Home Base Update: 3 Months In

By United Way of King County, on June 11, 2019 | In Fighting Homelessness, Success Stories

With affordable housing and income fairness top of people’s minds for a while now, we should be making a dent in the homelessness crisis. But…the tents are still there.

Thousands move out of homelessness every year, thanks to community support, donations and a lot of passion toward ending this crisis. So why doesn’t it look like it?

Because thousands also become homeless every year.

Can we make progress on homelessness? Read more.

One situation is at the top of the list for causing homelessness: Eviction.

It’s a doomed word. Heavy with outside judgement and dismissal. An eviction warning gives you a miniscule window of time to catch up or speak up. A eviction finalized is red mark on your record that will scream out to every landlord or property manager you encounter from now on.

Prevent Evictions, Prevent Homelessness

The Home Base program is reaching people right on that brink of homelessness. This program halts evictions before they cause long-term damage, aka homelessness.

Thanks to a catalytic investment by the Seattle Mariners, the King County Bar Association and United Way came together to supercharge the Housing Justice Project’s response for tenants facing imminent eviction.

Even having started just last March, Home Base is already the redirection our community has needed to stop the steady flow of people into homelessness.

Home Base Is Helping People Already

Eviction often forgets that people are just that: people. Who have struggles and low points and high points and drive.

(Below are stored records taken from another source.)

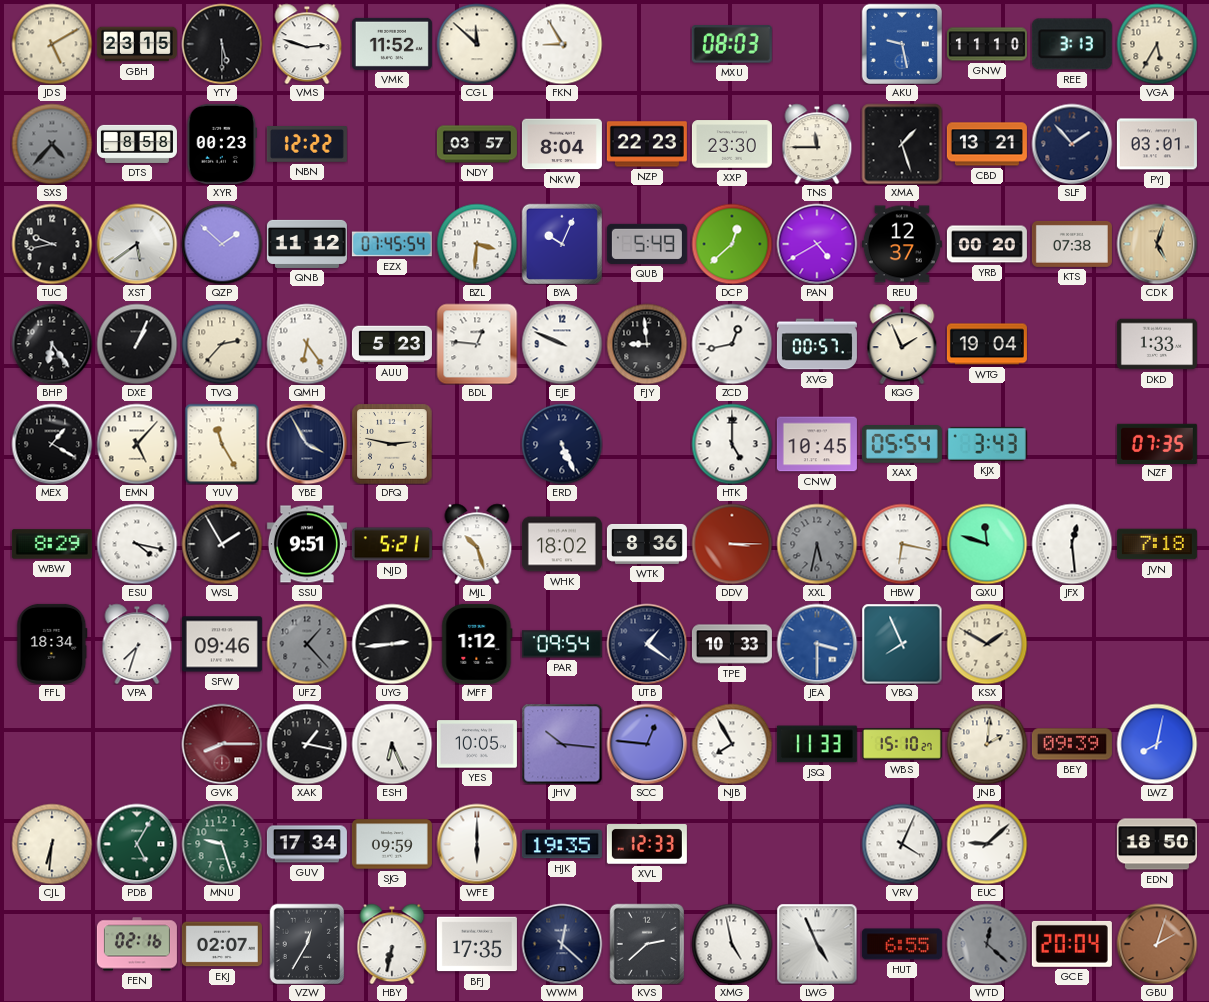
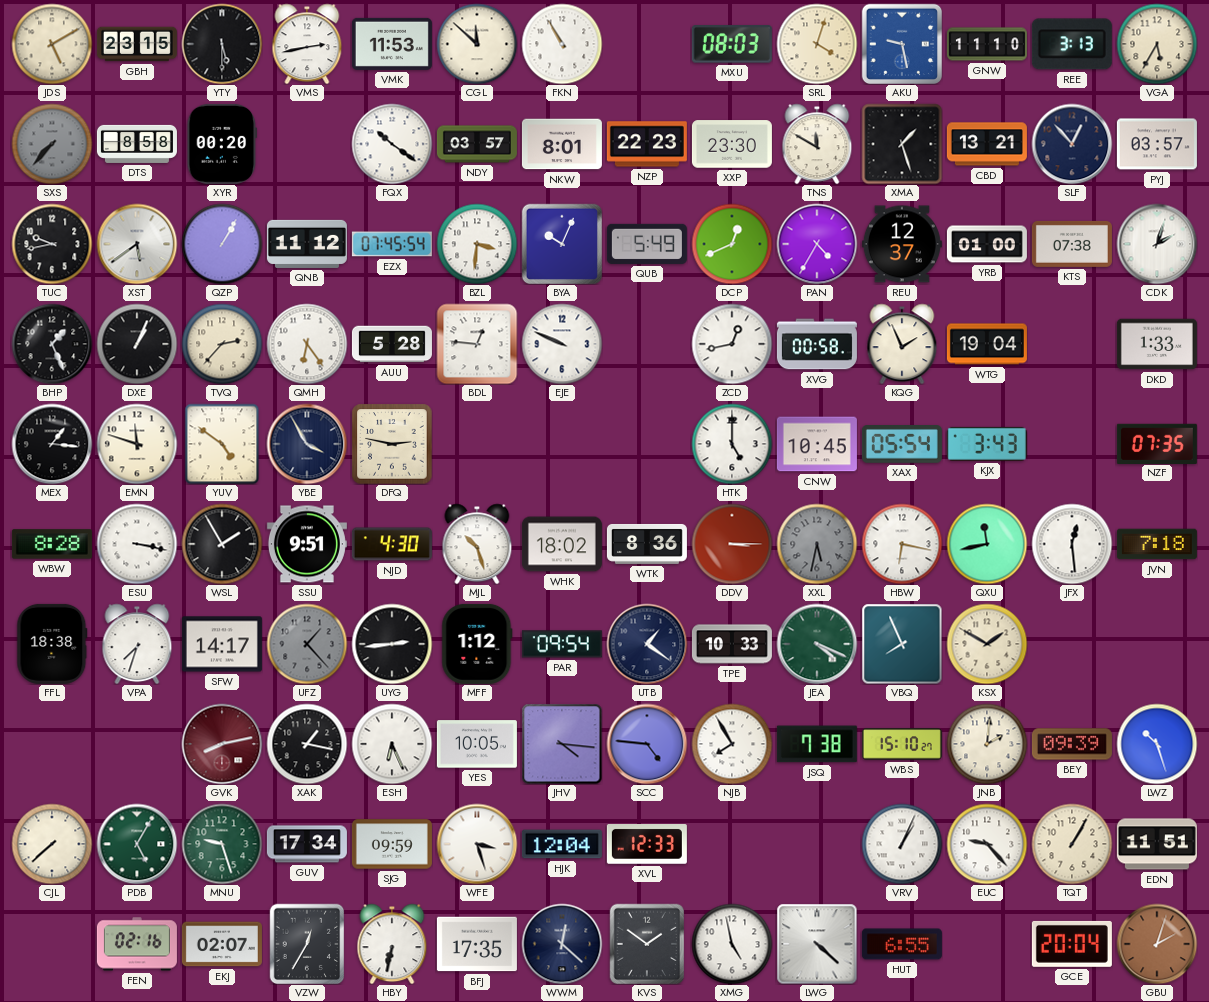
VMS: 2:48 -> 2:43
VMK: 11:52 -> 11:53
FKN: 8:55 -> 10:55
SRL: none -> 4:03
SXS: 4:37 -> 7:37
XYR: 00:23 -> 00:20
NBN: 12:22 -> none
FQX: none -> 10:21
NKW: 8:04 -> 8:01
TNS: 11:45 -> 11:50
SLF: 1:53 -> 12:53
PYJ: 03:01 -> 03:57
QZP: 1:52 -> 1:05
DCP: 12:38 -> 12:41
PAN: 4:40 -> 4:35
YRB: 00:20 -> 01:00
CDK: 5:03 -> 2:03
CDK dial: champagne -> white
BHP: 6:24 -> 1:26
AUU: 5:23 -> 5:28
FJY: 8:59 -> none
XVG: 00:57 -> 00:58
MEX: 1:20 -> 1:16
EMN: 5:07 -> 11:48
YUV: 11:25 -> 4:51
ERD: 5:26 -> none
WBW: 8:29 -> 8:28
ESU: 4:17 -> 3:17
NJD: 5:21 -> 4:30
QXU: 11:48 -> 11:43
FFL: 18:34 -> 18:38
SFW: 09:46 -> 14:17
JEA: 3:30 -> 4:19
JEA dial: blue -> green
GVK: 8:15 -> 8:13
JHV: 10:16 -> 4:16
SCC: 12:46 -> 4:46
JSQ: 11:33 -> 7:38
LWZ: 8:02 -> 10:27
CJL: 6:31 -> 7:38
WFE: 6:00 -> 3:27
HJK: 19:35 -> 12:04
VRV: 4:04 -> 1:04
EUC: 9:08 -> 9:23
TQT: none -> 1:05
EDN: 18:50 -> 11:51
KVS: 2:38 -> 1:51
LWG: 4:56 -> 4:22
WTD: 12:22 -> none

One of our Home Base partners, Urban League of Metropolitan Seattle, recently shared these examples of people Home Base has helped in just its first three months:

  • A teacher who fell behind on rent because of the cost of repairing her broken-down car—which she needed to get to work and bring home her paycheck.
  • A breast cancer survivor whose medical bills caused her to fall behind on rent.
  • A woman, disabled and formerly homeless, who’d been denied social security and needed help appealing it—and paying rent too.

With 40% of Americans not able to cover a $400 emergency expense, the threat of eviction can be just one paycheck away. We know that stopping the pipeline into homelessness is critical to fighting our community’s current crisis.